Q : What happens to the
IT industry when a new technology like storage networking
becomes prominent?
McKenna : Generally speaking,
we see two broad effects of any new technology. One
is new standards or benchmarks for performance and costs
— i.e., dramatic productivity increases evolve, which
tend to establish new leaders in both the development
of those innovations as well as by early adopters. Users
gain by entering the learning curve earlier than their
competitors do.
The second effect is that industry standards take
a relatively long time to become "the industry standard,"
creating a perception-reality gap. Initially, new products
and particularly new standard-setting concepts are more
costly, complex and generally require more market education
and hand holding.
As Clayton Christensen, author of "The Innovator's
Dilemma" pointed out, new technologies are not immediately
recognized as winners. Yet storage-area networks offer
great promise for focusing network resources and management
on what has become the core asset of every enterprise
— rapid access to reliable data, information and knowledge.

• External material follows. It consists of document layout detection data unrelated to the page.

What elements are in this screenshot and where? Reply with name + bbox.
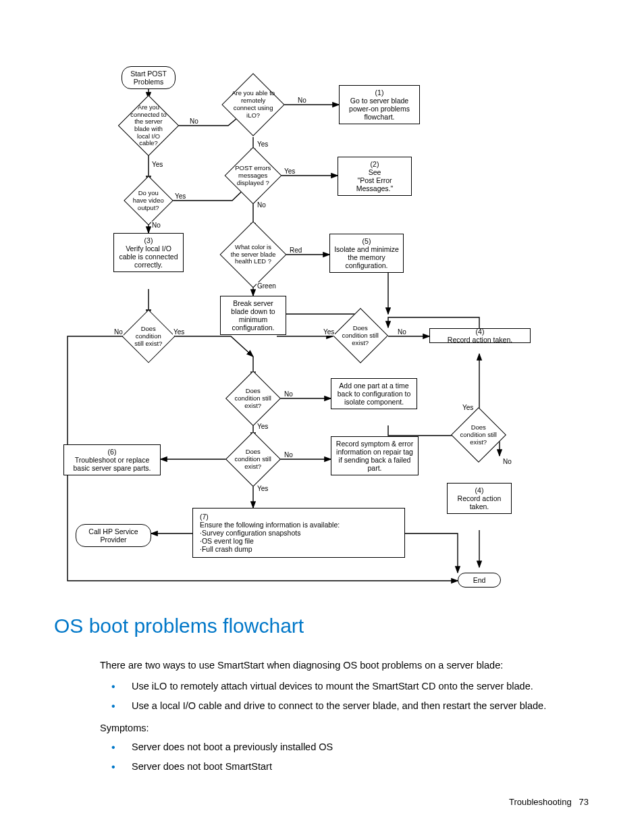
process-break-down: Break server blade down to minimum confi… bbox=[220, 296, 286, 335]
label-yes: Yes bbox=[151, 161, 163, 168]
label-no: No bbox=[113, 328, 124, 336]
process-poweron-flowchart: (1) Go to server blade power-on problems… bbox=[339, 85, 420, 124]
bullet-text: Use iLO to remotely attach virtual devic… bbox=[132, 681, 591, 692]
label-red: Red bbox=[289, 246, 302, 254]
process-isolate-memory: (5) Isolate and minimize the memory conf… bbox=[329, 234, 404, 273]
process-record-action-a: (4) Record action taken. bbox=[429, 328, 531, 343]
bullet-icon: • bbox=[111, 741, 115, 754]
start-terminal: Start POST Problems bbox=[122, 66, 176, 89]
label-no: No bbox=[397, 328, 407, 336]
label-yes: Yes bbox=[284, 167, 296, 175]
bullet-text: Server does not boot a previously instal… bbox=[132, 741, 591, 752]
label-yes: Yes bbox=[257, 423, 269, 430]
call-hp-terminal: Call HP Service Provider bbox=[76, 524, 151, 547]
label-yes: Yes bbox=[173, 328, 185, 336]
process-verify-cable: (3) Verify local I/O cable is connected … bbox=[113, 233, 184, 272]
section-heading: OS boot problems flowchart bbox=[54, 615, 304, 637]
label-no: No bbox=[284, 451, 294, 459]
bullet-text: Server does not boot SmartStart bbox=[132, 761, 591, 772]
bullet-icon: • bbox=[111, 700, 115, 712]
label-yes: Yes bbox=[174, 192, 186, 200]
footer-section: Troubleshooting bbox=[509, 797, 572, 807]
bullet-icon: • bbox=[111, 761, 115, 773]
label-green: Green bbox=[257, 282, 277, 290]
post-problems-flowchart: Start POST Problems Are you connected to… bbox=[54, 61, 540, 591]
label-no: No bbox=[297, 97, 307, 104]
label-no: No bbox=[502, 458, 512, 465]
process-record-symptom: Record symptom & error information on re… bbox=[331, 436, 419, 475]
symptoms-label: Symptoms: bbox=[100, 721, 586, 735]
bullet-icon: • bbox=[111, 681, 115, 693]
label-yes: Yes bbox=[462, 404, 474, 411]
label-yes: Yes bbox=[323, 328, 335, 336]
label-no: No bbox=[151, 221, 161, 229]
bullet-text: Use a local I/O cable and drive to conne… bbox=[132, 700, 591, 711]
intro-paragraph: There are two ways to use SmartStart whe… bbox=[100, 658, 586, 673]
end-terminal: End bbox=[458, 573, 501, 588]
page-footer: Troubleshooting 73 bbox=[509, 797, 589, 807]
process-post-messages: (2) See "Post Error Messages." bbox=[338, 157, 412, 196]
process-ensure-info: (7) Ensure the following information is … bbox=[192, 508, 405, 558]
label-no: No bbox=[284, 390, 294, 398]
label-yes: Yes bbox=[257, 485, 269, 492]
footer-page-number: 73 bbox=[579, 797, 589, 807]
process-record-action-b: (4) Record action taken. bbox=[447, 483, 512, 514]
process-add-one-part: Add one part at a time back to configura… bbox=[331, 378, 417, 409]
label-yes: Yes bbox=[257, 140, 269, 148]
process-troubleshoot: (6) Troubleshoot or replace basic server… bbox=[63, 444, 161, 475]
label-no: No bbox=[257, 201, 267, 209]
label-no: No bbox=[189, 118, 199, 125]
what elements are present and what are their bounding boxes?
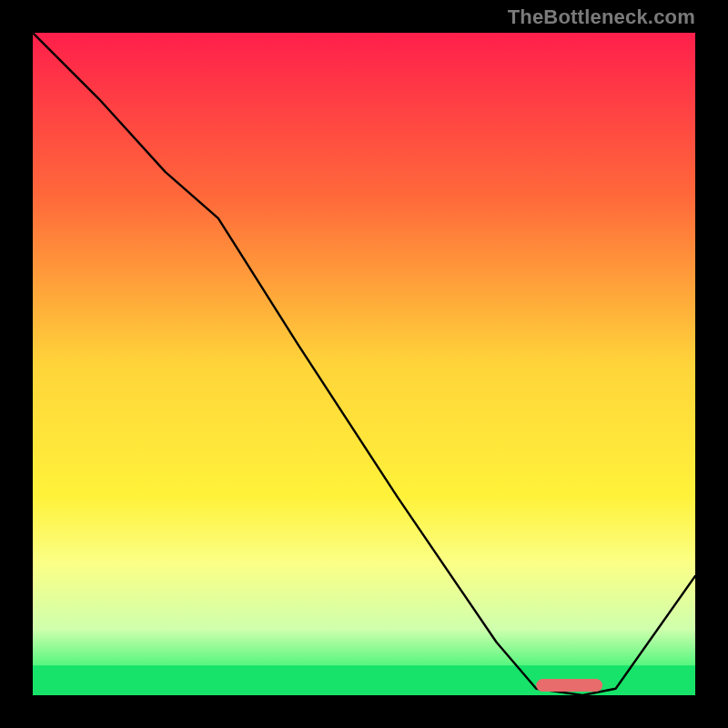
- gradient-background: [33, 33, 695, 695]
- watermark-text: TheBottleneck.com: [508, 5, 695, 29]
- plot-svg: [33, 33, 695, 695]
- chart-frame: TheBottleneck.com: [0, 0, 728, 728]
- optimal-marker: [536, 679, 602, 692]
- plot-area: [33, 33, 695, 695]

After all, we humans have an insatiable appetite for
information. Note the TV program, "Who wants to be a
Millionaire?" — a show where people are paid a million
dollars to recall a few facts! The last few years of
market turmoil and economic uncertainly only accentuate
and stimulate the demand for more immediacy and accuracy
of information.
Q : The quest for storage
networking interoperability leads to a lot of marketing
hype. Based on your experience, how can users separate
the hype from the reality?
McKenna : Marketing is a
process and not an event. By event I mean theatrical
launches, expensive promotions, a media blitz or road
show. Media hype and event-type promotions are part
of the time-to-market pace set by technology developers/marketers.
They help spread the word, but too often, simply gaining
media attention appears to be an end in itself.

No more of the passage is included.